He’s comfortable, too, with posts on corporate boards and homes in tony Tiburon, Calif., and on Manhattan’s Upper West Side (although he’s going to sell the one in Tiburon and buy something in Northern Virginia). And his wife, Myla, is dabbling in New York show business, sinking money and time into productions such as “End of the Rainbow,” “Hair,” and “Priscilla Queen of the Desert,” which is about three drag queens on a road trip across the Australian Outback.
The answer, Kramer says, is that he wanted to get back into the fray of digital journalism. “Being a board member and consultant is wonderful, but the one frustration about it is when you really want to get something done,” he said in an interview Tuesday. “You can give all the advice you want, but you can’t say, ‘Give me two weeks, and I’ll get it done for you.’ ”
There’s plenty to get done at USA Today, which on Monday announced Kramer’s appointment. The national newspaper of Gannett, a chain of 82 U.S. dailies, “has been struggling mightily,” says Doug Arthur, a media analyst at Evercore. While it is a strong brand, Arthur says, “it needs a lot of work.” Advertising has suffered badly during the recession, he adds. Although USA Today won a measure of respectability and is no longer ridiculed as the McPaper, or junk food, of journalism, the paper has grown thin.
But in an industry enveloped by the gloom of dwindling circulation and sinking ad sales, the genial Kramer sees opportunity.
“This is like a Gutenberg moment,” he said. “We’re reinventing storytelling on a digital platform. Suddenly, we can use every form of storytelling in one place — pictures, graphics, words. If we need an interactive map, show me the map. If it’s a plane crash, show me the video. We see a new art form that’s going to be a much more dominant form of storytelling. That’s the exciting part for me.”
Kramer says USA Today needs to distinguish itself. “We don’t just need to have a voice,” he says. “We need to be an orchestra of voices.”
Every newspaper has problems these days.
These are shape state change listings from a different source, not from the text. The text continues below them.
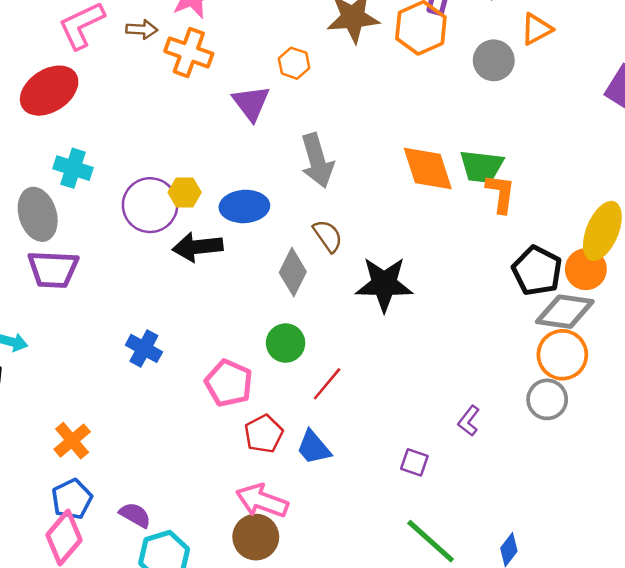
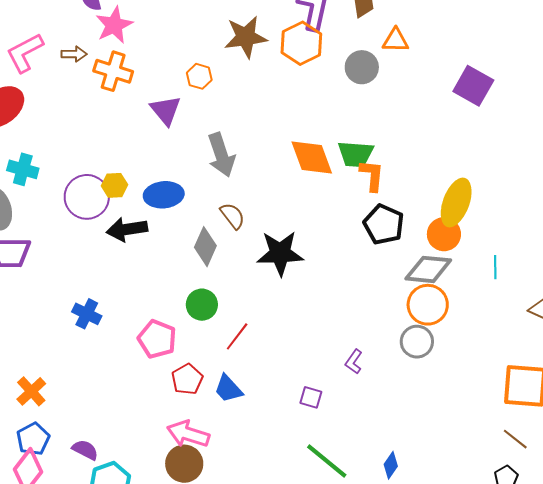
orange triangle: (536, 29) -> (396, 40), turned 32
black pentagon: (537, 271) -> (384, 224), moved

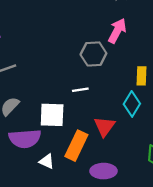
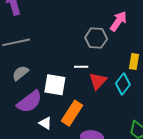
red triangle: (104, 126) -> (98, 81), moved
purple semicircle: (25, 139) -> (30, 102), turned -40

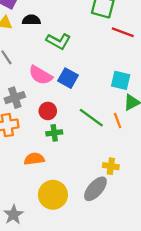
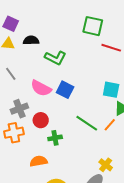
red circle: (48, 111) -> (41, 120), moved
orange line: (118, 120) -> (110, 125), turned 64
yellow cross: (111, 166) -> (106, 165), turned 32

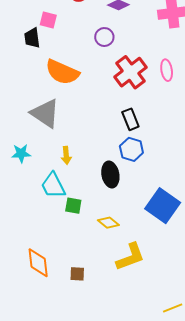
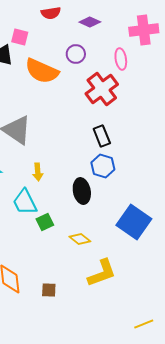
pink ellipse: (167, 70) -> (121, 59), moved
orange semicircle: (62, 72) -> (42, 71), moved
green square: (73, 206) -> (45, 222), turned -36

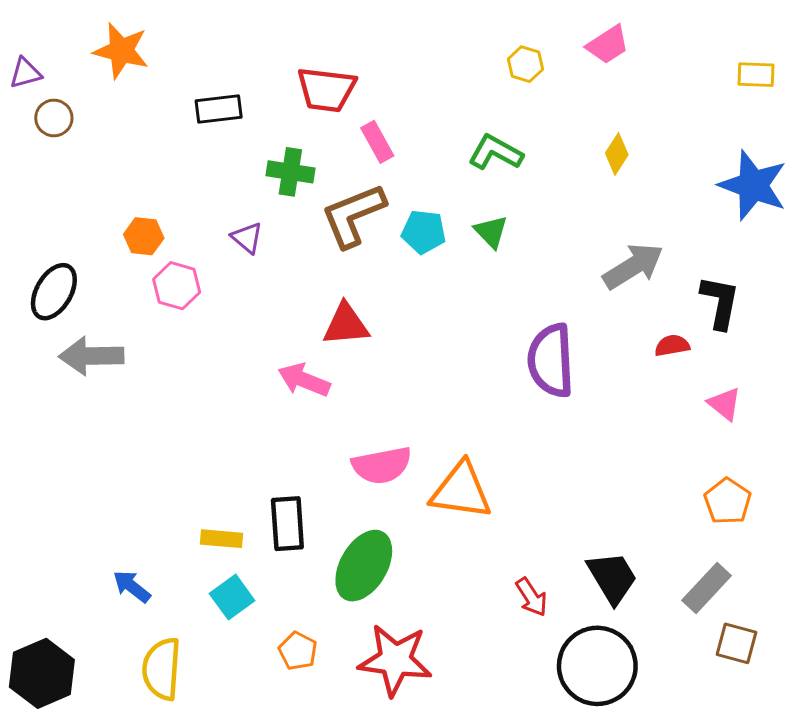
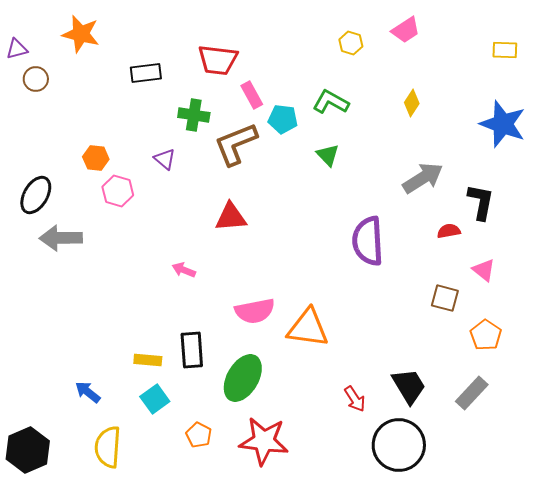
cyan pentagon: (424, 232) -> (283, 119), moved
pink arrow: (304, 380) -> (184, 270), moved, size x0.7
brown square: (737, 643) -> (445, 298), moved

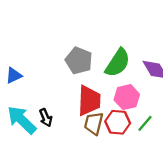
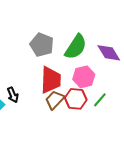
brown trapezoid: (94, 123) -> (55, 100), turned 30

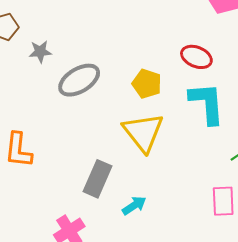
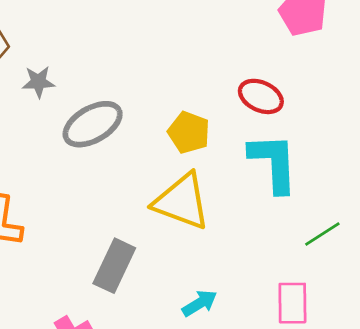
yellow triangle: (143, 132) -> (182, 201), turned -33
cyan arrow: (134, 205) -> (200, 303), moved

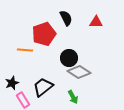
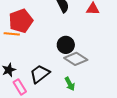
red pentagon: (44, 34) -> (21, 21), moved
orange line: (25, 50) -> (12, 34), moved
As with other newspapers, part of USA Today’s business model in the publishing world — as a paper that could bring American travelers news of home — has been shattered by technology.
“I used to walk into a hotel and the fact that I could read four paragraphs on the Giants game was great,” says Kramer, 62, who grew up in northern New Jersey, where he delivered the Bergen Record. “Now I can watch the Giants game on my iPad.”
Like other newspapers, USA Today is turning to its digital operation, trying to figure out what the content should be and how to make money while providing it.